# DATA FOR REVIEW:

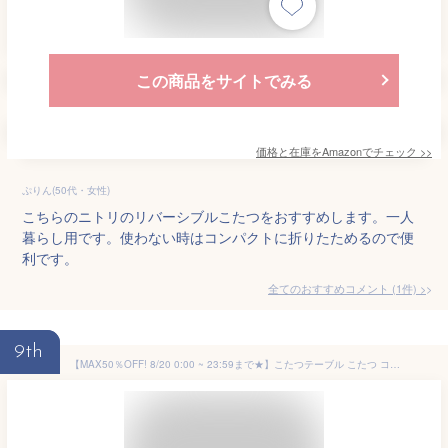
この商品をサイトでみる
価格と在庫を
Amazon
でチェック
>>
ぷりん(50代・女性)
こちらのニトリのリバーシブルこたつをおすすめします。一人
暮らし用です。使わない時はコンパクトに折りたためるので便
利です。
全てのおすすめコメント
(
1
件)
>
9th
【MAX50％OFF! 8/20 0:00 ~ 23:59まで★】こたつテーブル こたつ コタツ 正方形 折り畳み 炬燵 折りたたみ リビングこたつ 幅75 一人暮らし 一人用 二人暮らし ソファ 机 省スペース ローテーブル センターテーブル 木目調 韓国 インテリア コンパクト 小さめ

---

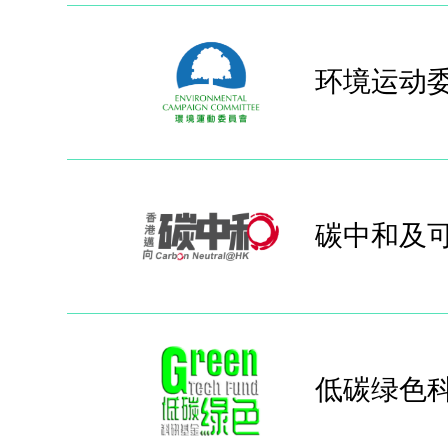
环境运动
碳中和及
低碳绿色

# EXERCISE DETAILS:
Your answer should be the lines above, from the line containing "この商品をサイトでみる" up to and including the line containing "インテリア コンパクト 小さめ", reproduced exactly and with nothing else.

# TASK RESPONSE:
この商品をサイトでみる
価格と在庫を
Amazon
でチェック
>>
ぷりん(50代・女性)
こちらのニトリのリバーシブルこたつをおすすめします。一人
暮らし用です。使わない時はコンパクトに折りたためるので便
利です。
全てのおすすめコメント
(
1
件)
>
9th
【MAX50％OFF! 8/20 0:00 ~ 23:59まで★】こたつテーブル こたつ コタツ 正方形 折り畳み 炬燵 折りたたみ リビングこたつ 幅75 一人暮らし 一人用 二人暮らし ソファ 机 省スペース ローテーブル センターテーブル 木目調 韓国 インテリア コンパクト 小さめ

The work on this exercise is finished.